Ben Stein, on the other hand, set a new standard for appalling outrage. Stein's defense of DSK is an idea that goes beyond misogyny. It is the Taliban equivalent of believing that forced rape of a woman is a physical impossibility. I do not joke when I say that Ben Stein is a danger to society when he spouts his pret-a-porter defense of criminal rapists. As far as Ben Stein is concerned, if you get inside, it is because she let you.

Today I met my friend CC for a long dog walk -- as our animals frolicked, what could we talk about but DSK? Over the last few days, CC and I both have had unbidden memories of being targeted, as college girls, by professors on the rampage, and, as women under 30, by men in positions of influence and power. In those distant decades, men such as that knew they could do everything but rape us, and knew also that we would have risked far too much outing them. Girls who did out their randy professors usually got asked to leave school owing to being beset by nerves, fantasies, God knows what kind of trouble-making problems. Both CC and I went to women's colleges, but there was no safety in sisterhood then.

Just now, I thought I would Google some of these men. As for CC, there was one every year or so, one who bothered me and intimidated me into keeping his misbehavior under a lid. Many girls of our era have similar tales to tell, so no -- it's not about me. It took 2 minutes for the Internet to yield these men up. Three who tried hard to seduce me, and suggested I had a future in their discipline if..., are now professors emeriti at coed colleges or universities they must have gone to after my time. They are honored, pensioned, grizzled or bald. (I image-Googled too.) When I knew them, they were around 30, married, with children, and taking full advantage of their positions. A colleague of one, a professor in a different department, actually called me to his office to intimidate me lest I consider talking to the dean of the college. I hadn't considered it -- it was hopeless.

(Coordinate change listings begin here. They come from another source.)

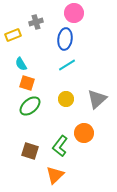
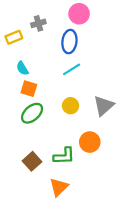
green L-shape: (60, 146) -> (64, 156), turned -130
brown square: (30, 151) -> (32, 161), turned 30

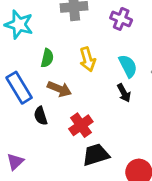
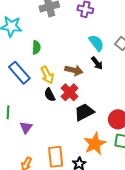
yellow arrow: (88, 59) -> (47, 75), moved
brown arrow: (59, 89) -> (74, 70), moved
black semicircle: (41, 116) -> (50, 95), moved

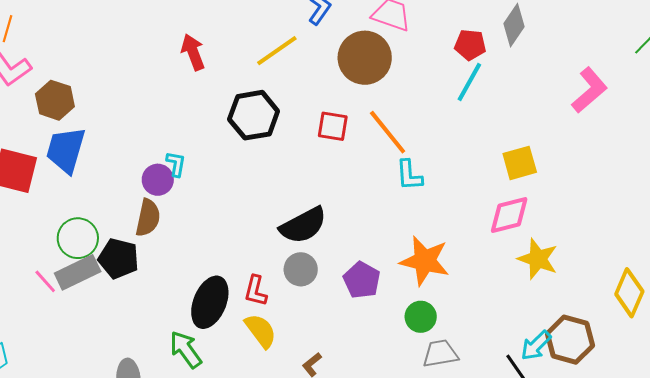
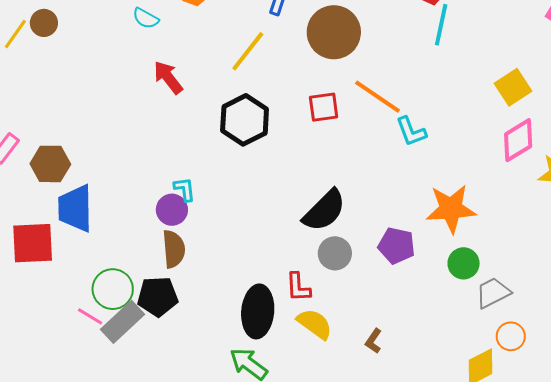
pink line: (45, 281) -> (90, 316), moved

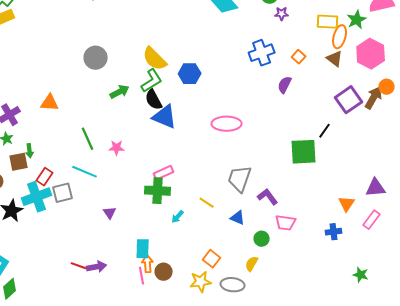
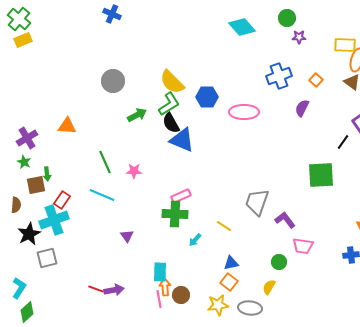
pink ellipse: (227, 124) -> (244, 112), moved
black line: (325, 131) -> (343, 142), moved
gray square: (63, 193) -> (47, 258), moved
blue triangle: (238, 218) -> (231, 263), moved, turned -35

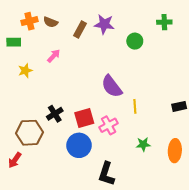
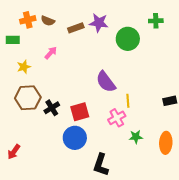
brown rectangle: (80, 29) -> (76, 28), turned 42
green circle: (135, 41) -> (128, 39), size x1.5
pink cross: (108, 125) -> (117, 118), moved
brown hexagon: (29, 133) -> (28, 98), moved

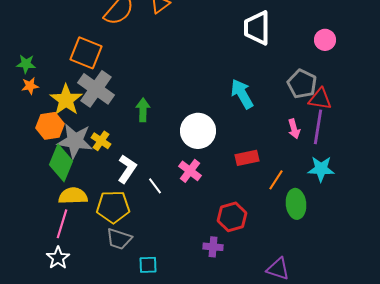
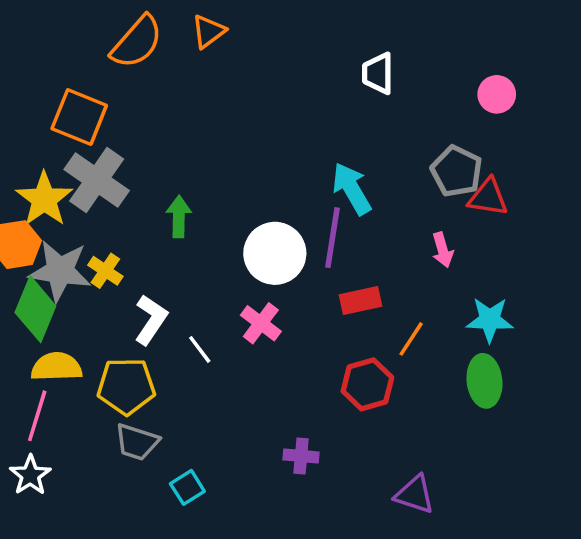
white trapezoid: (257, 28) -> (378, 73), size x0.7
purple line: (318, 127) -> (332, 238), moved
green ellipse: (296, 204) -> (484, 381), moved
red hexagon: (232, 217) -> (367, 384), moved
cyan square: (148, 265) -> (187, 487), turned -30

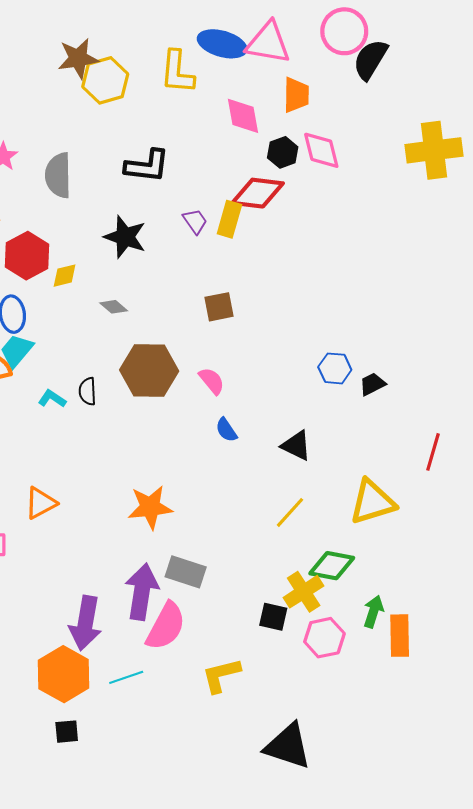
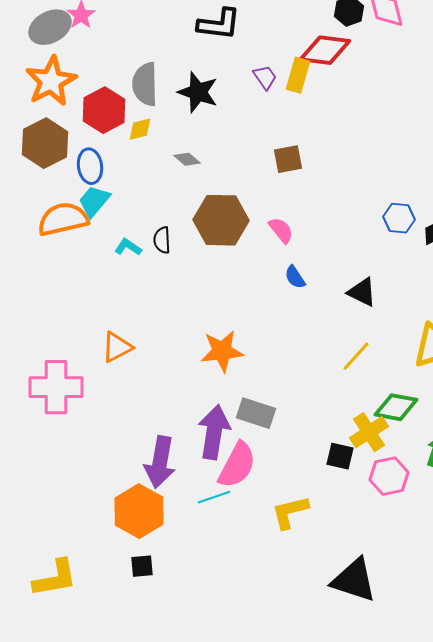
gray semicircle: (58, 175) -> (145, 84), moved
cyan line: (126, 677) -> (214, 497), moved

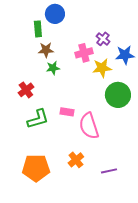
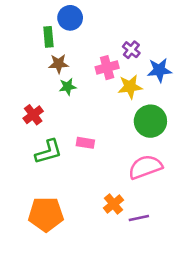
pink semicircle: (89, 126) -> (145, 167), moved, turned 88
orange cross: (76, 160) -> (113, 204), moved

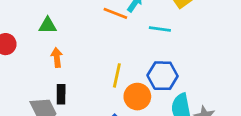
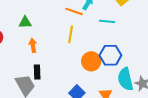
yellow line: (117, 75) -> (71, 34), moved
orange circle: (137, 97) -> (91, 61), moved

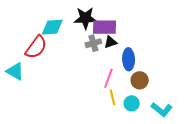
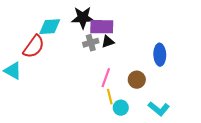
blue ellipse: (129, 59) -> (160, 55), moved
cyan circle: (132, 103) -> (121, 108), moved

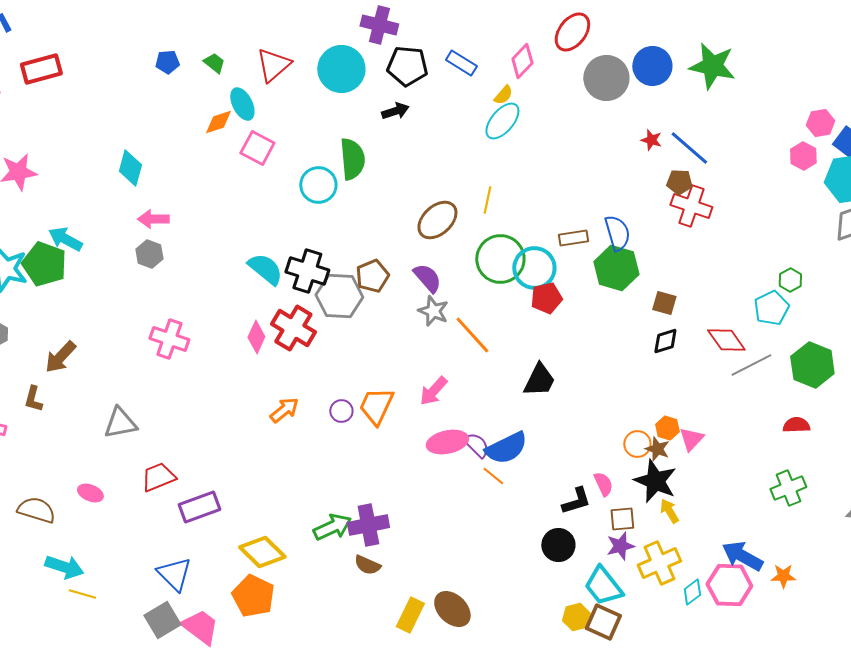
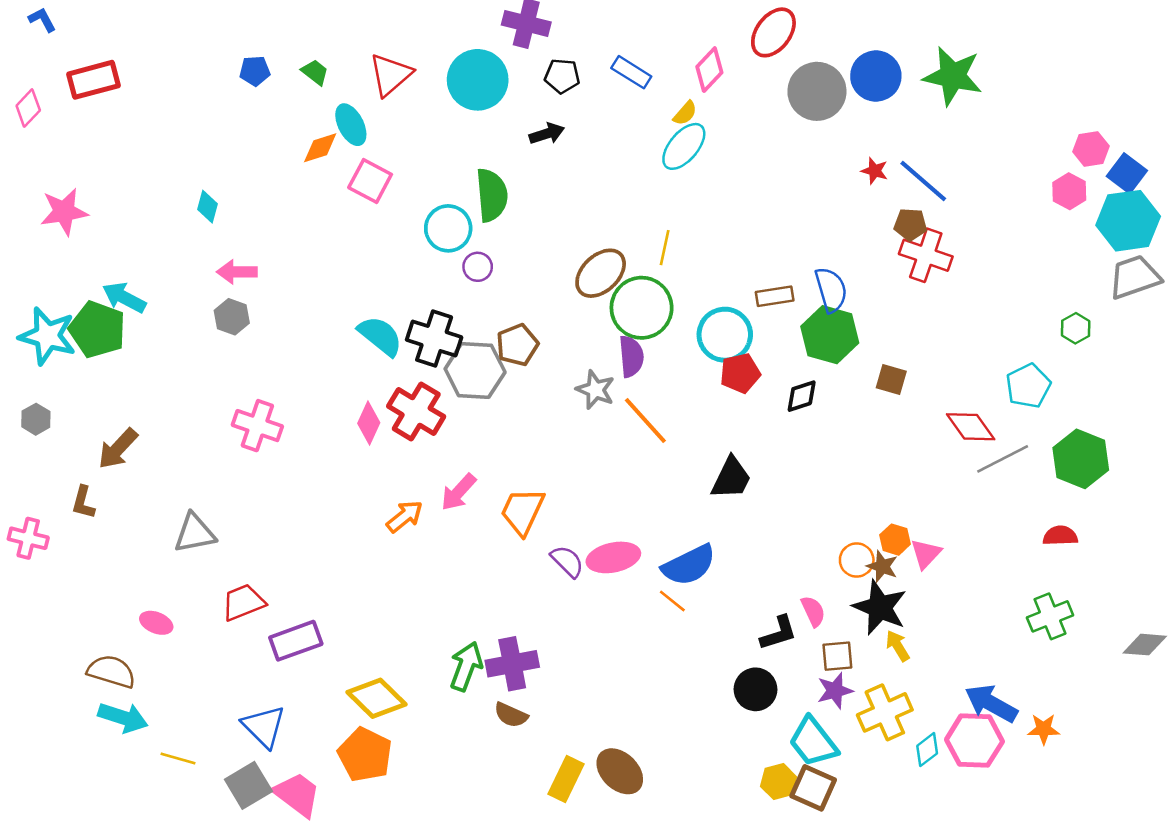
black pentagon: (407, 66) -> (562, 76), size x0.7
cyan diamond: (130, 168) -> (207, 207), size x0.7
green circle: (500, 259) -> (642, 308), moved
purple semicircle: (427, 278) -> (631, 356), moved, turned 36
green hexagon: (790, 280) -> (1076, 328), moved
black diamond: (665, 341) -> (802, 396), moved
pink arrow: (433, 391) -> (458, 492), moved
purple circle: (341, 411) -> (478, 267), moved
purple semicircle: (476, 445) -> (567, 561), moved
brown semicircle: (36, 510) -> (111, 671), moved
green arrow: (332, 527) -> (466, 666), turned -45
yellow line: (82, 594) -> (178, 759), moved

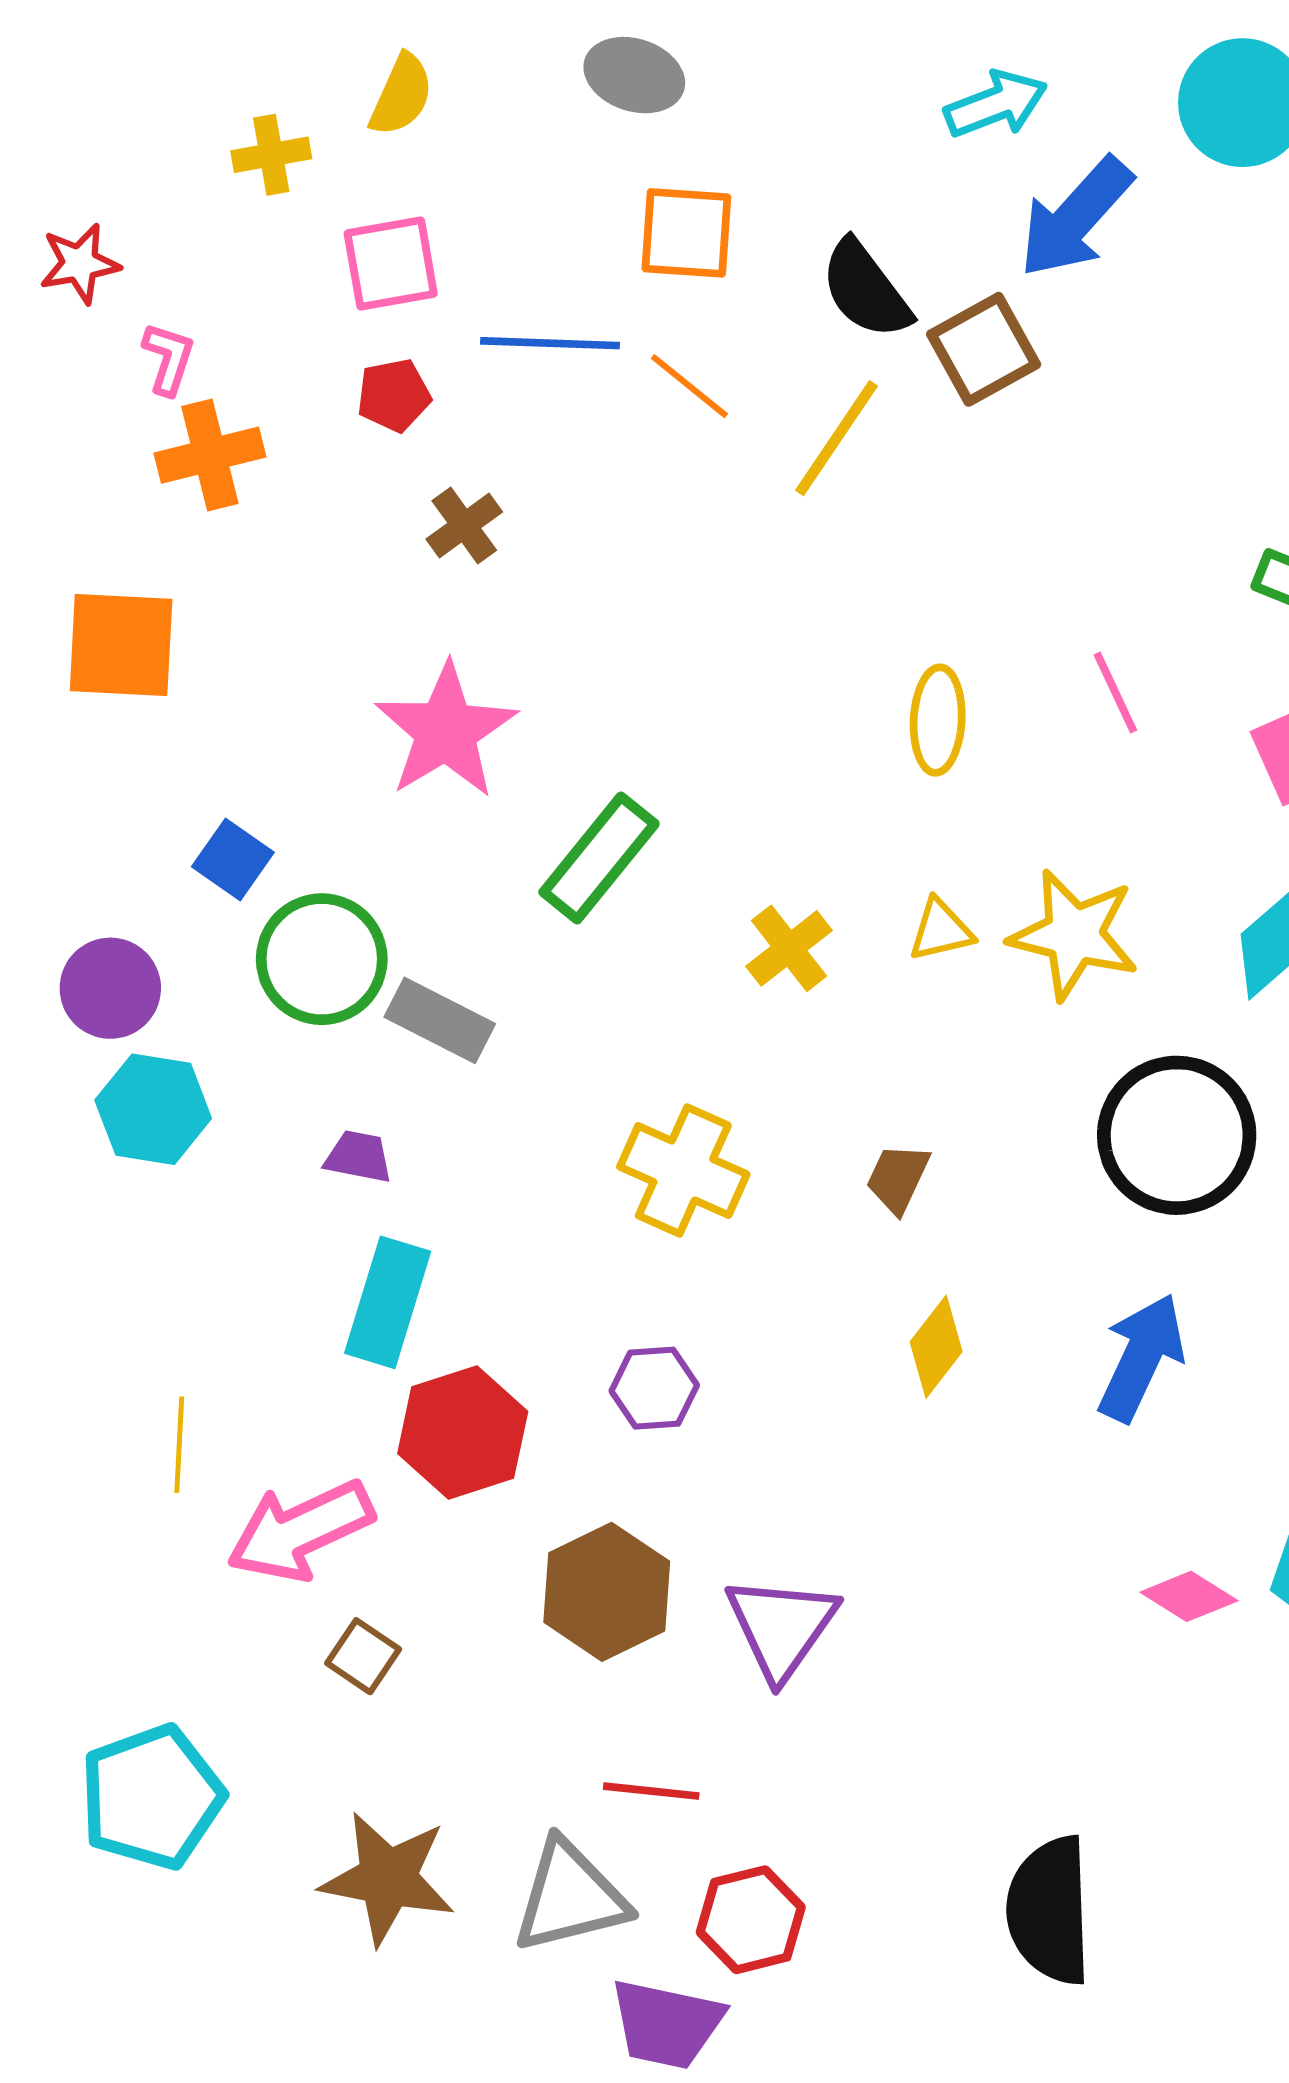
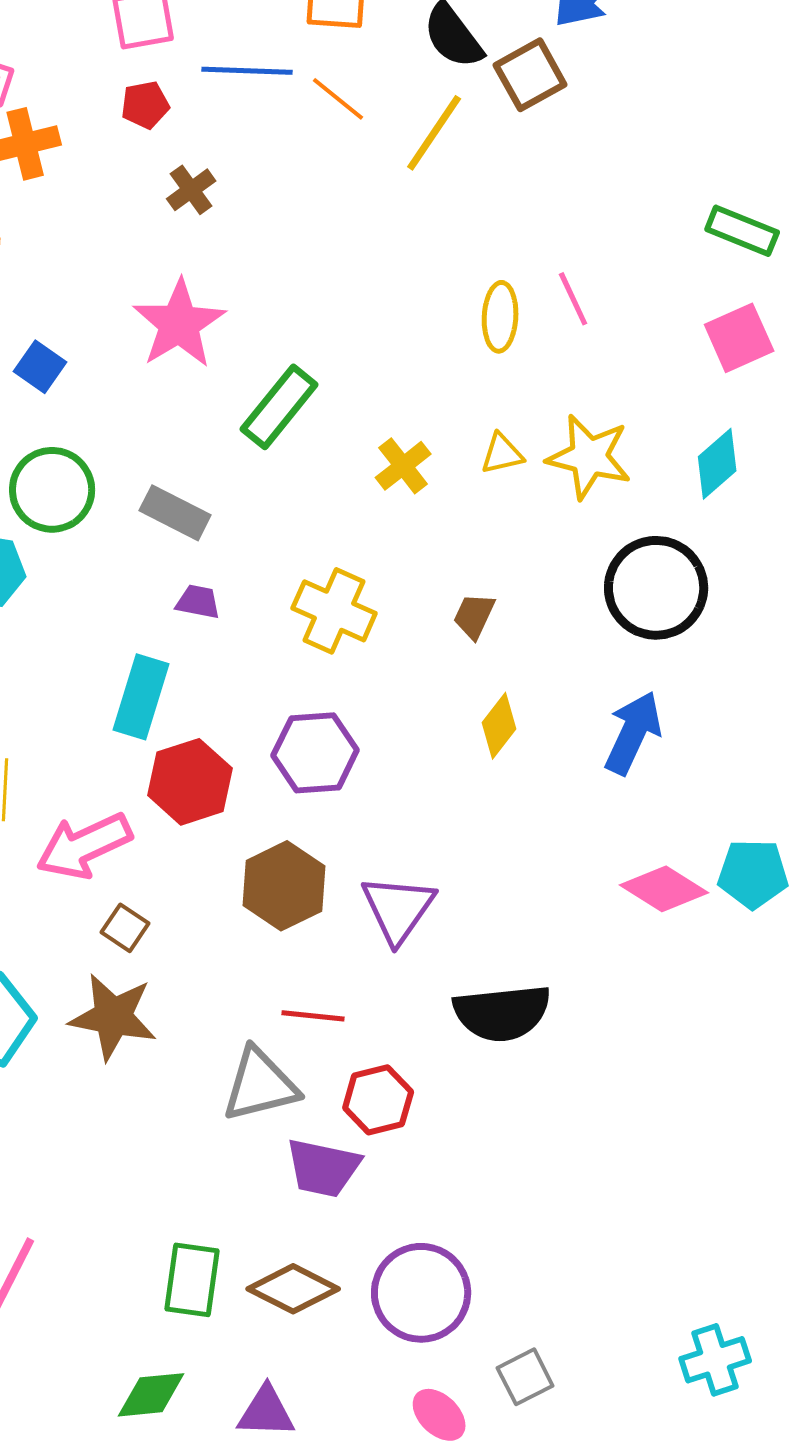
pink line: (1115, 693) -> (573, 299), moved
blue square: (233, 860) -> (40, 367), moved
green circle: (322, 959) -> (52, 490), moved
purple trapezoid: (359, 1157) -> (198, 602), moved
purple hexagon: (654, 1388) -> (315, 753), size x1.5
pink diamond: (1189, 1596) -> (664, 889), size x1.4
brown star: (388, 1878) -> (113, 1017), moved
black semicircle: (1049, 1911) -> (502, 1013), moved, turned -94

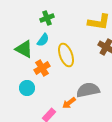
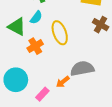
cyan circle: (27, 88) -> (16, 80), moved, size x1.5

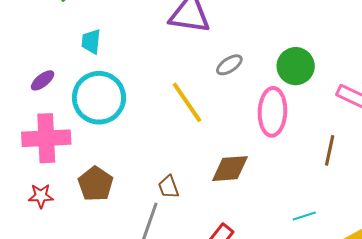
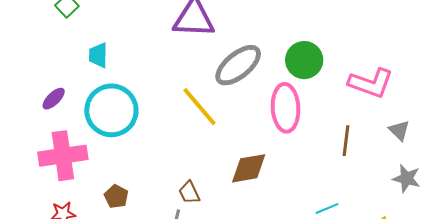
gray ellipse: (229, 65) -> (238, 65), size x1.8
brown pentagon: (96, 184) -> (116, 196), size x0.7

I want to emphasize, this was routine for me and other college girls who did not come from powerful or wealthy families. It wasn't about being singled out for prettiness or sexiness, but about being singled out for inability to fight back -- now THAT'S sexy to some men. Flash forward almost 40 years, and we now see a young woman of color in a position of no privilege asserting her right not to be molested -- and worse -- by a man who could have been the next President of France. Things have changed a bit, have they not? For women in college, for women in the workplace, for gays, for minorities. Sure, men behave badly -- but they're getting away with it less.


Justin E. H. Smith has some interesting comments and a link regarding Bernard-Henri Leve on Facebook. Here is the link:

http://www.facebook.com/l.php?u=http%3A%2F%2Fwww.newappsblog.com%2F2011%2F05%2Fbernard-henri-levy-embarasses-himself-philosophy-yet-again.html&h=75d02

Williams closes with:

When a powerful politician has an extramarital affair, it’s a scandal. When a powerful politician sexually assaults another person, it’s a crime.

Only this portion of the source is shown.